• AIM OF THE EXERCISE
Print exactly the lines from the one containing "Find anything that" through the last line of the entries below; the pictures stay out of the copy.

• DATA TO USE
********

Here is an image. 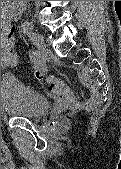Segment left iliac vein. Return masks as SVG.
<instances>
[{"label": "left iliac vein", "mask_w": 121, "mask_h": 169, "mask_svg": "<svg viewBox=\"0 0 121 169\" xmlns=\"http://www.w3.org/2000/svg\"><path fill=\"white\" fill-rule=\"evenodd\" d=\"M31 40L33 44L39 49L42 54H47L48 49L45 44V40L42 34L34 32L31 34Z\"/></svg>", "instance_id": "1"}]
</instances>
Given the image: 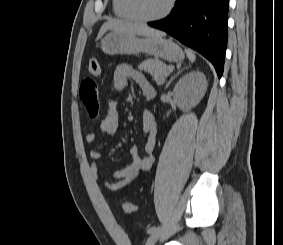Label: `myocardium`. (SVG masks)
<instances>
[{
  "label": "myocardium",
  "mask_w": 283,
  "mask_h": 245,
  "mask_svg": "<svg viewBox=\"0 0 283 245\" xmlns=\"http://www.w3.org/2000/svg\"><path fill=\"white\" fill-rule=\"evenodd\" d=\"M125 1H126V8L129 14L133 17V19L141 21V22H154V21L161 20L165 18L166 16H168L176 0H168L167 5L164 8V10L161 13L155 16H151V17H147V16H143L139 14L135 9L134 0H125Z\"/></svg>",
  "instance_id": "myocardium-1"
}]
</instances>
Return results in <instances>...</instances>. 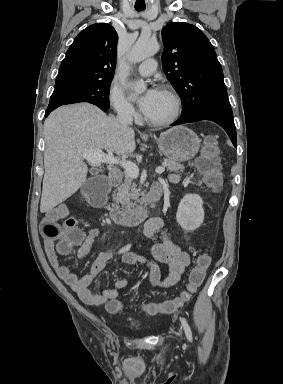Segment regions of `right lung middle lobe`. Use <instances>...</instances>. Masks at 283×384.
Returning a JSON list of instances; mask_svg holds the SVG:
<instances>
[{"label": "right lung middle lobe", "instance_id": "1", "mask_svg": "<svg viewBox=\"0 0 283 384\" xmlns=\"http://www.w3.org/2000/svg\"><path fill=\"white\" fill-rule=\"evenodd\" d=\"M112 79L69 83L54 88L48 108L65 104L89 102L109 107V90Z\"/></svg>", "mask_w": 283, "mask_h": 384}]
</instances>
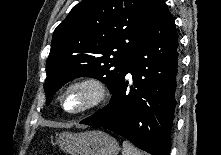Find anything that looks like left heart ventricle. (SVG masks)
<instances>
[{
    "label": "left heart ventricle",
    "instance_id": "b2bd125f",
    "mask_svg": "<svg viewBox=\"0 0 221 155\" xmlns=\"http://www.w3.org/2000/svg\"><path fill=\"white\" fill-rule=\"evenodd\" d=\"M86 99L87 95L84 91L74 90L67 94L64 100V104L67 109L75 110L82 106L85 103Z\"/></svg>",
    "mask_w": 221,
    "mask_h": 155
}]
</instances>
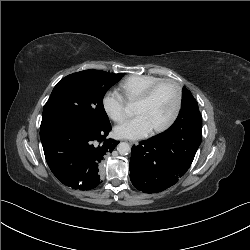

********

• ANSWER SPACE
Find anything that looks like left heart ventricle. (SVG masks)
<instances>
[{
    "label": "left heart ventricle",
    "instance_id": "b2bd125f",
    "mask_svg": "<svg viewBox=\"0 0 221 155\" xmlns=\"http://www.w3.org/2000/svg\"><path fill=\"white\" fill-rule=\"evenodd\" d=\"M86 99L87 95L84 91L74 90L67 94L64 100V104L67 109L75 110L82 106L85 103Z\"/></svg>",
    "mask_w": 221,
    "mask_h": 155
}]
</instances>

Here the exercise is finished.